Le ragioni aritmetiche per unirsi e provare a rientrare in carreggiata, però, devono necessariamente diventare anche punti politici, altrimenti il rischio è che vada a finire come in Umbria, dove nove mesi fa la prima alleanza giallorossa è stata sbriciolata dalla leghista Donatella Tesei. È per questo che il pontiere Gianluca Busilacchi (Articolo Uno) ce la sta mettendo tutta per trovare un’intesa prima di tutto di natura programmatica con il M5S. «Il problema – confessa un grillino molto ortodosso – è che la trattativa in sé non esiste: ci chiedono di unirci a una coalizione che ha già pronto tutto, dal candidato al programma. Noi dovremmo soltanto portare i nostri voti…».

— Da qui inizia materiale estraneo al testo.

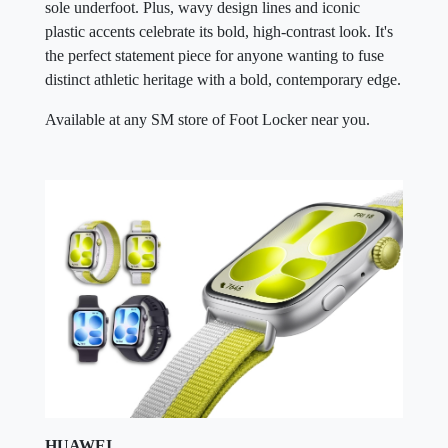
the perfect statement piece for anyone wanting to fuse
distinct athletic heritage with a bold, contemporary edge.
Available at any SM store of Foot Locker near you.
HUAWEI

Il candidato del centrosinistra Maurizio Mangialardi, in effetti, è già in piena campagna elettorale e ogni giorno gira per la regione, apre tavoli, interviene in dibattiti, presenzia in conferenze, arringa le associazioni di categoria, riempie i teatri e prova a convincere tutti che l’impresa di battere la destra è possibile. «Partiamo in leggero svantaggio – ha ammesso durante un incontro a San Severino, in provincia di Macerata -, ma io ho 120 sindaci dalla mia parte». Il refrain da qui alle elezioni di settembre, per il resto, riguarderà la necessità di alzare gli scudi per respingere «la destra nostalgica» il cui candidato al momento si ricorda solo per una serie di foto che lo immortalano a una cena dell’ottobre scorso per celebrare la memoria della Marcia su Roma. Il comitato elettorale di Mangialardi si confronta spesso con i tipi dell’agenzia Consenso di Faenza, già vista all’opera qualche mese fa in Emilia Romagna al fianco del vittorioso Stefano Bonaccini, e molte delle frasi che si dicono sembrano essere in qualche modo un seguito di quella campagna, se poi i risultati saranno gli stessi è però tutto da dimostrare.
La grande incognita, al netto di tutto, resta però nei numeri e bisognerà capire quanto un Pd abituato a farla da padrone nelle Marche sarà capace di vestire i panni dell’inseguitore di una destra mai così forte.